**REQUIRED ACTION**.
Where "Juni" occurs in a line of the entries below, copy that line.

**DATASET**.

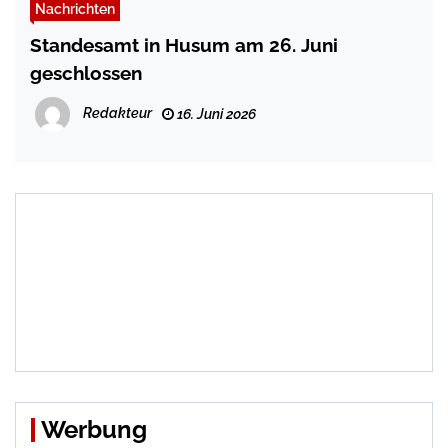
Nachrichten
Standesamt in Husum am 26. Juni
geschlossen
Redakteur
16. Juni 2026
Werbung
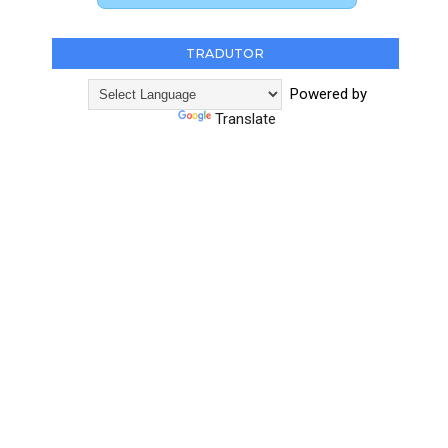
TRADUTOR
Powered by
Translate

**ANSWER TO THIS TASK**.
Standesamt in Husum am 26. Juni
16. Juni 2026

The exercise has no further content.